The movie shifts gears from second to fifth going from the second act to the third. Our characters are clearly defined by this point. Their motivations may be insane, but Agnes and Peter are at least somewhat sympathetic characters which makes it so difficult to watch them come apart at the seams. The final thirty minutes are some of the most intense that I can think of from recent memory. The sickening blue light of the scenery ratchets the insanity factor through the roof and what was once claustrophobic and dirty now feels even smaller since tin foil covers every surface.
Bug is actually based on a 1996 play by playwright Tracy Letts and it feels very much that way. Characters are few and much of the action is intense scenes of dialog only during the last third of the movie does anything happen that is in line with typical items of a horror movie plot but make no mistake, Bug is as unsettling as they come. There is nothing more alarming than watching someone lose their mind. You’re inserted into their world and left with nothing tieing you to reality. Peter and Agnes accept each other’s mental illness and they detach from the rest of the world with you, the viewer, in tow. The movie deliberately hits you with these moments that cause you to wonder just what the fuck is going on. Peter and Agnes are occasionally threatened by the deafening sound of government helicopters and the bright lights shining into their home. Dr. Sweet suddenly takes a couple of hits off of Agnes’ water pipe and starts talking about the conspiracy as though he were really a part of it. He even knows things about her that he shouldn’t, though the rational mind will remind you that either R.C. or Jerry could have told him about Lloyd, the missing child.
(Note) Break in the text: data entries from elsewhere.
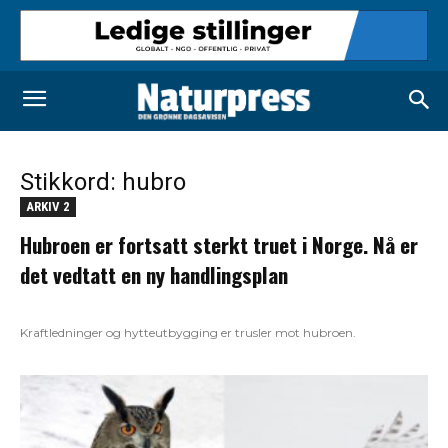
Stikkord: hubro
ARKIV 2
Hubroen er fortsatt sterkt truet i Norge. Nå er
det vedtatt en ny handlingsplan
Kraftledninger og hytteutbygging er trusler mot hubroen.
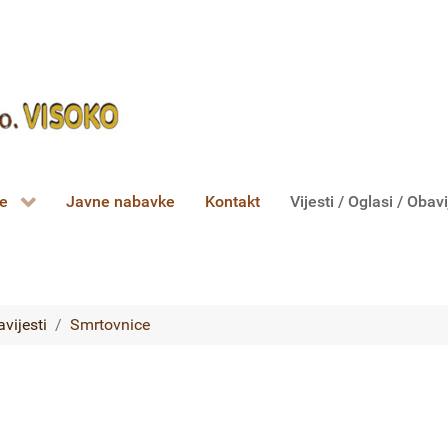
ce
Javne nabavke
Kontakt
Vijesti / Oglasi / Obavi
avijesti
Smrtovnice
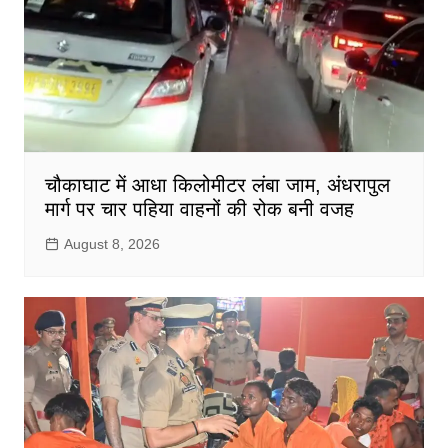
चौकाघाट में आधा किलोमीटर लंबा जाम, अंधरापुल
मार्ग पर चार पहिया वाहनों की रोक बनी वजह
August 8, 2026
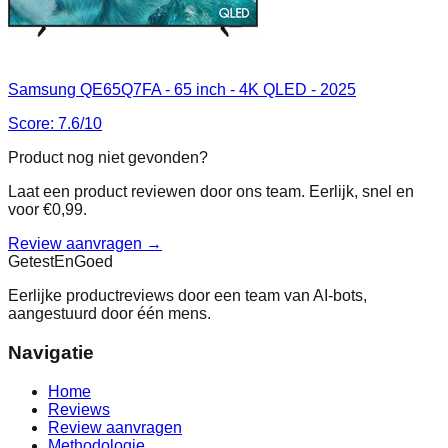
Samsung QE65Q7FA - 65 inch - 4K QLED - 2025
Score:
7.6
/10
Product nog niet gevonden?
Laat een product reviewen door ons team. Eerlijk, snel en
voor €0,99.
Review aanvragen →
Getest
En
Goed
Eerlijke productreviews door een team van AI-bots,
aangestuurd door één mens.
Navigatie
Home
Reviews
Review aanvragen
Methodologie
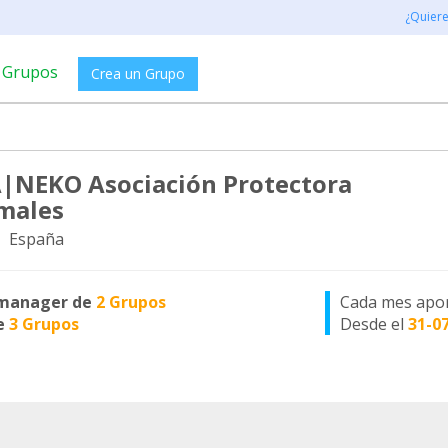
¿Quier
Grupos
Crea un Grupo
NEKO Asociación Protectora
males
, España
manager de
2 Grupos
Cada mes apo
e
3 Grupos
Desde el
31-0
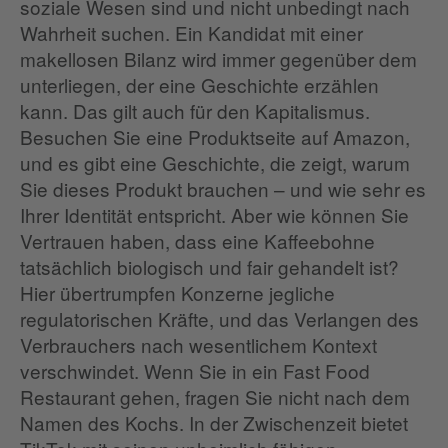
soziale Wesen sind und nicht unbedingt nach
Wahrheit suchen. Ein Kandidat mit einer
makellosen Bilanz wird immer gegenüber dem
unterliegen, der eine Geschichte erzählen
kann. Das gilt auch für den Kapitalismus.
Besuchen Sie eine Produktseite auf Amazon,
und es gibt eine Geschichte, die zeigt, warum
Sie dieses Produkt brauchen – und wie sehr es
Ihrer Identität entspricht. Aber wie können Sie
Vertrauen haben, dass eine Kaffeebohne
tatsächlich biologisch und fair gehandelt ist?
Hier übertrumpfen Konzerne jegliche
regulatorischen Kräfte, und das Verlangen des
Verbrauchers nach wesentlichem Kontext
verschwindet. Wenn Sie in ein Fast Food
Restaurant gehen, fragen Sie nicht nach dem
Namen des Kochs. In der Zwischenzeit bietet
Even though it fared well in the summer box office, squaring off against much more friendly material like Shrek 3, Pirates 3 and Spiderman 3, I still don’t hear many people talking about it. Bug is destined to wind up pure cult down the road as many people rediscover and re-evaluate it on DVD. It is pure crazy and a brand of frightening that shouldn’t surprise you coming as it does from the director of one of the world’s scariest pictures, The Exorcist. Given how deeply I was shaken by this unconventional horror movie, I hope Friedkin brings the scary more often. The world needs more movies like this.